Julia support for the oneAPI programming toolkit.
https://juliagpu.org/oneapi/
Other
182 stars 22 forks source link

When should we use __FORCE_MKL_FLUSH__ in the C interface? #401

Closed amontoison closed 6 months ago

amontoison commented 7 months ago

I don't understand why I have a segementation fault when I call some C functions that contains __FORCE_MKL_FLUSH__: https://github.com/JuliaGPU/oneAPI.jl/blob/master/deps/src/onemkl.cpp#L11-L12

I don't have anymore a segmentation fault when I remove __FORCE_MKL_FLUSH__ but it only concerns a few routines (geqrf -- LAPACK and set_csr_data -- SPARSE). Why don't we have the same behaviour with all routines? I use __FORCE_MKL_FLUSH__ after the routines that return void.

[5119] signal (11.1): Erreur de segmentation
in expression starting at REPL[7]:1
_ZNK4sycl3_V15event11get_backendEv at /home/alexis/.julia/scratchspaces/8f75cd03-7ff8-4ecb-9b8f-daf728133b1b/conda/lib/libsycl.so.7 (unknown line)
_ZN4sycl3_V110get_nativeILNS0_7backendE2ENS0_5eventEEENS0_14backend_traitsIXT_EE11return_typeIT0_EERKS7_ at /home/alexis/.julia/scratchspaces/8f75cd03-7ff8-4ecb-9b8f-daf728133b1b/deps/lib/liboneapi_support.so (unknown line)
onemklSgeqrf at /home/alexis/.julia/scratchspaces/8f75cd03-7ff8-4ecb-9b8f-daf728133b1b/deps/lib/liboneapi_support.so (unknown line)
onemklSgeqrf at /home/alexis/Bureau/git/oneAPI.jl/lib/support/liboneapi_support.jl:2473
unknown function (ip: 0x7fb6b8136699)
pengtu commented 7 months ago

The FORCE_MKL_FLUSH is used to make sure that the MKL task submitted to the SYCL queue has been dispatched. The SYCL runtime can temporarily hold a SYCL kernel without submitting it to the GPU driver (L0 driver in our case). The oneAPI.jl runtime works directly on L0 queue to synchronize between MKL SYCL function call and Julia statements. If a MKL kernel was held by the SYCL runtime and oneAPI.jl runtime calls zeQueueSynchronize() to wait for the MKL kernel to finish, they will be out of order. Hence, we call FORCE_MKL_FLUSH to make sure the SYCL kernel has been submitted to the L0 queue.

The FORCE_MKL_FLUSH(cmd) calls sycl::get_native<sycl::backend::ext_oneapi_level_zero(cmd) supposes to take a SYCL event returned by the MKL function as 'cmd'. If the MKL function doesn't return an event, it segfaults.

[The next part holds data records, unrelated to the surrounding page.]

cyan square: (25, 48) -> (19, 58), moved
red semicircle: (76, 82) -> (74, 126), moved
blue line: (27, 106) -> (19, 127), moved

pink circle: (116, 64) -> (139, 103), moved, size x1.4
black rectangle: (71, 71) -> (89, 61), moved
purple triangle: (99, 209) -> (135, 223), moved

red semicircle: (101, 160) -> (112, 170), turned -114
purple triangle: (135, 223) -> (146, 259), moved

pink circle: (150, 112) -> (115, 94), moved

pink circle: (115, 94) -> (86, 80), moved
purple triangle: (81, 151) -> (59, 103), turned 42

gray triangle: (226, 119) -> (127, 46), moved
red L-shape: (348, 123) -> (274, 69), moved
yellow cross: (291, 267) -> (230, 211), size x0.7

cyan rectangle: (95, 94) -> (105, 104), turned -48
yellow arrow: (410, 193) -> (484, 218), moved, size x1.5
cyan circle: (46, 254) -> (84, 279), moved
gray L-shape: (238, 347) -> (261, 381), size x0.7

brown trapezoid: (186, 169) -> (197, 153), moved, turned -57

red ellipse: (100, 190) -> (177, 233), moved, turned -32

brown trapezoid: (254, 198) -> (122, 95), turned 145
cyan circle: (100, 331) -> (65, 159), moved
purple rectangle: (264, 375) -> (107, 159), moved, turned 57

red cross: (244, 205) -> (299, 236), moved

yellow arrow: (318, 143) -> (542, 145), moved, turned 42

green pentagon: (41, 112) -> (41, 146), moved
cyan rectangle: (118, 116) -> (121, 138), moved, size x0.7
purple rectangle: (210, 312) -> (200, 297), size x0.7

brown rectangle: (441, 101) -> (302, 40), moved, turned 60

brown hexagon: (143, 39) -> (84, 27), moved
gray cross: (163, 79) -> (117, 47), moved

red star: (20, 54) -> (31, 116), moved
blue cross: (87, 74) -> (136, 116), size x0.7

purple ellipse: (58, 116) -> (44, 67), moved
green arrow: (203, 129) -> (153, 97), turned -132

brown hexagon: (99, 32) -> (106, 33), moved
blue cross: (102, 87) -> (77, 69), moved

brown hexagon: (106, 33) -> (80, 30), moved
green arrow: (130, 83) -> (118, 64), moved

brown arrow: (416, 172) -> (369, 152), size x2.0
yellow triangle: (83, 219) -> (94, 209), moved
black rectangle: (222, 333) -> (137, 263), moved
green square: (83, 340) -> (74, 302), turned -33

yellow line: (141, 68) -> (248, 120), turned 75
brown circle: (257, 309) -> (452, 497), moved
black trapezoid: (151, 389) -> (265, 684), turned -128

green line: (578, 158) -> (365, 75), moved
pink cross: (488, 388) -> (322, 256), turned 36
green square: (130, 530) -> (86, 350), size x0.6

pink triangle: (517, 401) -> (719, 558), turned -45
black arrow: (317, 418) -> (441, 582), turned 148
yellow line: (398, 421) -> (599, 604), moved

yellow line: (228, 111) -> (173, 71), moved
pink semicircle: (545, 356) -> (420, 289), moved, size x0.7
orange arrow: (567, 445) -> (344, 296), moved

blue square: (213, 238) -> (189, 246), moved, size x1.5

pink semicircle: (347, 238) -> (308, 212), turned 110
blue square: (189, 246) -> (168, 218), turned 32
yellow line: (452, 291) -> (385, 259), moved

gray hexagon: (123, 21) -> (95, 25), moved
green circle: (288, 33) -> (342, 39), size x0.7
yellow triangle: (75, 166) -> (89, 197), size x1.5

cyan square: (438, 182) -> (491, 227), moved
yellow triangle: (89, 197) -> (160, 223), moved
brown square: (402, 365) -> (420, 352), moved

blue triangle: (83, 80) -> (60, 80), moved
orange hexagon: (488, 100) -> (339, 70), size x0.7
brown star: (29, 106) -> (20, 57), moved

amontoison commented 7 months ago

Thanks @pengtu! The issue is how to be sure that the "usm" version and not the "buffer" version of a routine is used in the C interface? For example with geqrf here, we have the same parameters if we don't provide the argument events: documentation of geqrf.

Should we provide an empty list {} as a last parameter to the MKL routines to be sure that the usm version is used and we can call FORCE_MKL_FLUSH?

pengtu commented 7 months ago

@amontoison: Indeed that the C wrapper might have been invoking the "buffer" version. Please try passing an empty list {} as the last argument to be sure that the 'usm' version is invoked.

amontoison commented 7 months ago

@pengtu Should we only wrap the "usm" version if both version are available?

pengtu commented 6 months ago

@pengtu Should we only wrap the "usm" version if both version are available?

Yes, we shall always call the "usm" version of the oneMKL since Julia directly allocate the device array without using SYCL buffer interface.